Canon Pixma MG8120 Printer Review
The shiny, black Canon Pixma MG8120 color inkjet multifunction printer (which performs printing, copying, and scanning), is nothing if not cool-looking—the control panel integrated into the top lid is a must-see. But it also produces smooth text output at decent speeds, and its replacement ink costs are reasonable. Alas, up-front cost of the eye candy is far from negligible: The MG8120 retails for a whopping $300.
The Pixma MG8120’s most unusual feature is the 3.5-inch, tiltable color LCD with touch-sensitive controls integrated seamlessly into the top lid. The controls light up when they’re needed and disappear when they’re not. The layout closely resembles Canon’s regular control-panel design, including the three buttons for selecting choices shown on the display. We found them awkward to use in conjunction with the more traditional navigation/selection buttons (which are always lit).
Though we wish that Canon had included an automatic document feeder, the Pixma MG8120’s features are otherwise plentiful. You get automatic duplexing, a 150-sheet undermounted tray for plain paper, and a 150-sheet rear vertical feed for all other media. A 50-sheet output tray opens automatically from the front when you start printing. And the scanner lid telescopes to accommodate thicker documents. Wireless setup worked well on the PC; on the Mac, however, the setup software recognized the printer, but the printer didn’t work properly until we installed it with a USB cable attached. This might have been an aberration of our testbed; but if you experience a similar problem, using USB may solve it. USB and ethernet are on board. Canon’s Solution Center EX software bundle helps with printing, scanning, and copying chores, and is quite easy to use.

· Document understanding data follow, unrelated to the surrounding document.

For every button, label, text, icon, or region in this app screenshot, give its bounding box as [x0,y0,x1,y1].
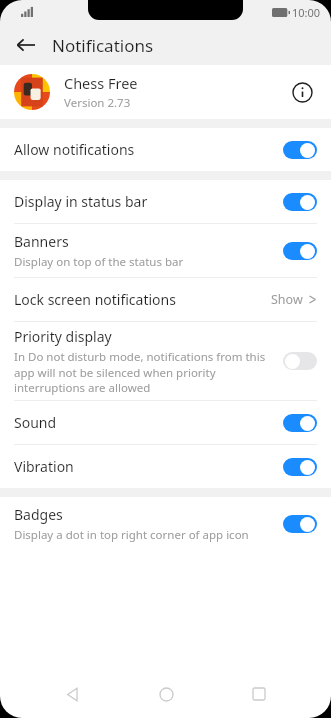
button[interactable]: On [283,515,317,533]
button[interactable]: Badges [0,497,331,550]
staticText: Sound [14,413,57,432]
button[interactable]: Lock screen notifications [0,278,331,321]
staticText: Display a dot in top right corner of app… [14,527,249,543]
staticText: Display in status bar [14,192,148,211]
button[interactable]: App info [287,77,317,107]
staticText: Banners [14,232,69,251]
button[interactable]: Sound [0,401,331,444]
staticText: Badges [14,505,63,524]
staticText: Show [271,291,303,308]
button[interactable]: Allow notifications [0,128,331,171]
staticText: Chess Free [64,73,138,93]
button[interactable]: Banners [0,224,331,277]
staticText: Version 2.73 [64,95,131,111]
staticText: Vibration [14,457,74,476]
button[interactable]: Vibration [0,445,331,488]
button[interactable]: On [283,458,317,476]
button[interactable]: Home [144,672,188,716]
staticText: In Do not disturb mode, notifications fr… [14,349,273,395]
button[interactable]: Chess Free [0,65,331,119]
staticText: Display on top of the status bar [14,254,184,270]
button[interactable]: Off [283,352,317,370]
button[interactable]: On [283,242,317,260]
staticText: 10:00 [292,5,321,20]
button[interactable]: Back [10,29,42,61]
button[interactable]: Recent apps [237,672,281,716]
button[interactable]: Priority display [0,322,331,400]
button[interactable]: On [283,414,317,432]
button[interactable]: On [283,141,317,159]
button[interactable]: Back [50,672,94,716]
button[interactable]: Display in status bar [0,180,331,223]
staticText: Notifications [52,34,154,57]
staticText: Lock screen notifications [14,290,176,309]
staticText: Priority display [14,327,112,346]
staticText: Allow notifications [14,140,135,159]
button[interactable]: On [283,193,317,211]
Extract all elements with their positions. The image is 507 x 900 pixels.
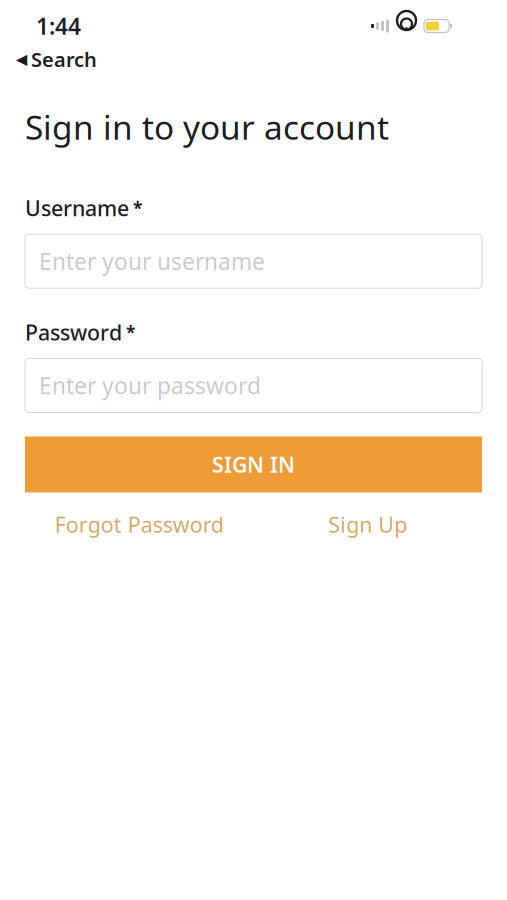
staticText: Sign in to your account xyxy=(25,105,389,149)
button[interactable]: ◀ xyxy=(12,44,101,75)
button[interactable]: Sign Up xyxy=(254,504,482,544)
button[interactable]: SIGN IN xyxy=(25,436,482,492)
button[interactable]: Forgot Password xyxy=(25,504,254,544)
staticText: Enter your username xyxy=(39,246,265,276)
staticText: 1:44 xyxy=(36,11,81,41)
staticText: ◀ xyxy=(16,51,27,68)
staticText: * xyxy=(133,196,142,220)
staticText: SIGN IN xyxy=(212,450,295,479)
staticText: Username xyxy=(25,194,129,222)
staticText: Enter your password xyxy=(39,370,261,400)
staticText: Search xyxy=(31,46,97,73)
staticText: Forgot Password xyxy=(55,510,224,539)
staticText: Sign Up xyxy=(328,510,407,539)
staticText: * xyxy=(126,321,135,344)
staticText: Password xyxy=(25,318,122,346)
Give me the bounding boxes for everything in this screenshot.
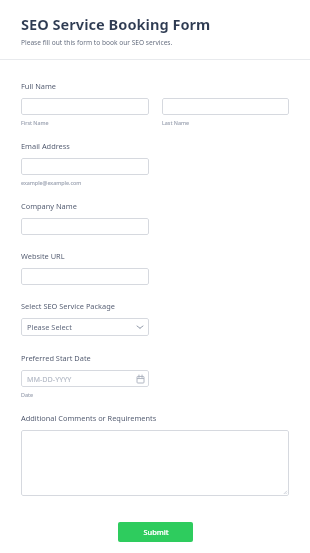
- staticText: First Name: [21, 119, 49, 126]
- button[interactable]: Additional Comments or Requirements: [21, 430, 289, 496]
- button[interactable]: Select SEO Service Package: [21, 318, 149, 336]
- staticText: Please fill out this form to book our SE…: [21, 38, 173, 47]
- staticText: Select SEO Service Package: [21, 301, 115, 311]
- staticText: example@example.com: [21, 179, 82, 186]
- staticText: Company Name: [21, 201, 77, 211]
- button[interactable]: Company Name: [21, 218, 149, 235]
- button[interactable]: First Name: [21, 98, 149, 115]
- staticText: Date: [21, 391, 33, 398]
- staticText: Preferred Start Date: [21, 353, 91, 363]
- staticText: Additional Comments or Requirements: [21, 413, 157, 423]
- staticText: Full Name: [21, 81, 56, 91]
- staticText: Email Address: [21, 141, 70, 151]
- staticText: Please Select: [27, 322, 72, 332]
- button[interactable]: Last Name: [162, 98, 289, 115]
- staticText: SEO Service Booking Form: [21, 14, 211, 34]
- button[interactable]: Website URL: [21, 268, 149, 285]
- button[interactable]: Email Address: [21, 158, 149, 175]
- staticText: MM-DD-YYYY: [27, 374, 72, 384]
- staticText: Last Name: [162, 119, 189, 126]
- staticText: Website URL: [21, 251, 65, 261]
- button[interactable]: Preferred Start Date: [21, 370, 149, 387]
- staticText: Submit: [143, 527, 169, 537]
- button[interactable]: Submit: [118, 522, 193, 542]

In our tests, the Pixma MG8120 was fast and capable. Our text documents (ten pages of plain text, and a newsletter with a smattering of grayscale graphics) looked crisp and printed at a peppy 7.87 pages per minute (ppm) on the Mac and 8.27 ppm on the PC. The snapshot-size color photos in our PC-platform testing printed at just under 3 ppm to plain paper and about 2 ppm using Canon’s own photo paper. The larger, higher-resolution photo that we use to test photo printing on the Mac took just over 2 minutes, a midrange speed. Also swift were monochrome copying (which took about 17 seconds) and color scans (20 seconds for a full-page photo at 600 dpi, and 55 seconds for a cropped section of that photo at 1200 dpi).
Color images and copies showed an orange tinge on plain paper (a common tendency of Canon MFPs), but this imperfection was less pronounced on photo paper. Simple monochrome text copy looked as good as the original, but color scans appeared somewhat dark.
The Pixma MG8120’s ink costs are a little lower than the norm. The standard-size, 328-page black cartridge is $16, or 4.9 cents per page. The individual cyan, magenta, and yellow cartridges each cost $14, and last for around 450 pages, which works out to about 3.1 cents per color per page. A typical page with all four colors costs 14.2 cents. Also priced at $14 each are the dedicated photo-black and photo-gray cartridges, which make the darker areas of photos look smoother and more realistic. They add relatively little ink to a typical document, and Canon says that the photo-black cartridge should last for about 670 4-by-6-inch photos, and the photo-gray cartridge for about 171.